═══ Task material
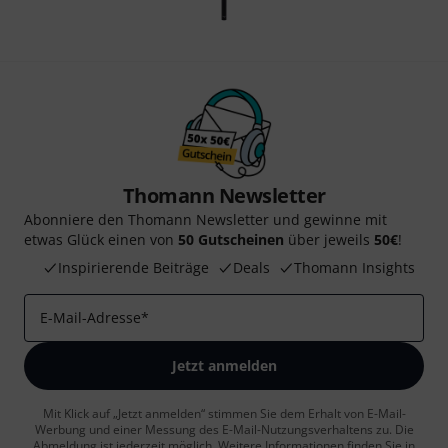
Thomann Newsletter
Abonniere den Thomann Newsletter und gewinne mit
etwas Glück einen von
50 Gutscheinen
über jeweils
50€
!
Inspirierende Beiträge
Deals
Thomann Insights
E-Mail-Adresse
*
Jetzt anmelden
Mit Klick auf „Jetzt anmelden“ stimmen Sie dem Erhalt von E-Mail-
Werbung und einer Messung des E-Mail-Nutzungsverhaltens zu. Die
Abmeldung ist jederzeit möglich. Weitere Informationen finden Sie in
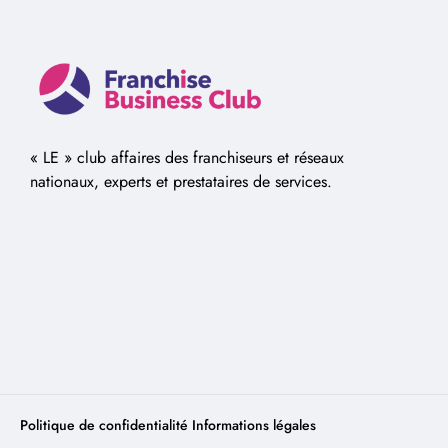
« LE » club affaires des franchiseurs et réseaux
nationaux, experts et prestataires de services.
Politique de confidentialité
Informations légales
══════
═══ Task material
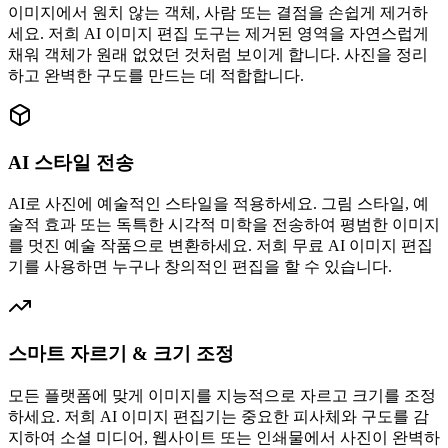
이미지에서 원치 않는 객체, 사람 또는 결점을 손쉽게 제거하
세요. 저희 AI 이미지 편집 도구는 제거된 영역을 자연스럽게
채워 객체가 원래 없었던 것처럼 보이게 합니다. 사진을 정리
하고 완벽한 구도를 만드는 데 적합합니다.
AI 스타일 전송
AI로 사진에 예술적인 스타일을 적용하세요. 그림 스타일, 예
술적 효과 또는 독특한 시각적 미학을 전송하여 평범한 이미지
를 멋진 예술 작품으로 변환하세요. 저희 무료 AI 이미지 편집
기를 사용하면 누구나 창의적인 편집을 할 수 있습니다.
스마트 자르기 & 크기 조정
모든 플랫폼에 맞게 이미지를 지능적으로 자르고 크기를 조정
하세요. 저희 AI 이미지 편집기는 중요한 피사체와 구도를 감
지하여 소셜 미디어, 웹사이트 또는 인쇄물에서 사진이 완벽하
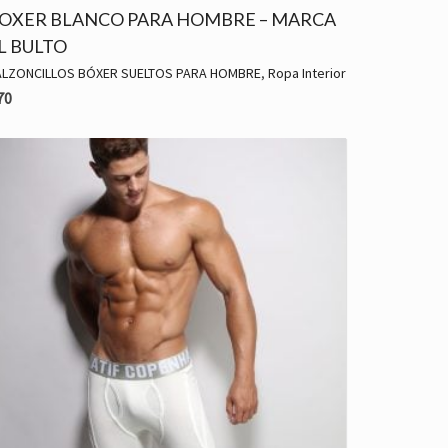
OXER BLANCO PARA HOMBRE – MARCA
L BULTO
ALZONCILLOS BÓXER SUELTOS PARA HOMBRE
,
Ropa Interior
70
══════
■ Exercise prompt: Copy out exactly the lines above beginning with the line that contains "Thomann Insights" and finishing with the line that contains "Informations légales", including both; leave the pictures out.

■ Written reply:
Thomann Insights
E-Mail-Adresse
*
Jetzt anmelden
Mit Klick auf „Jetzt anmelden“ stimmen Sie dem Erhalt von E-Mail-
Werbung und einer Messung des E-Mail-Nutzungsverhaltens zu. Die
Abmeldung ist jederzeit möglich. Weitere Informationen finden Sie in
« LE » club affaires des franchiseurs et réseaux
nationaux, experts et prestataires de services.
Politique de confidentialité
Informations légales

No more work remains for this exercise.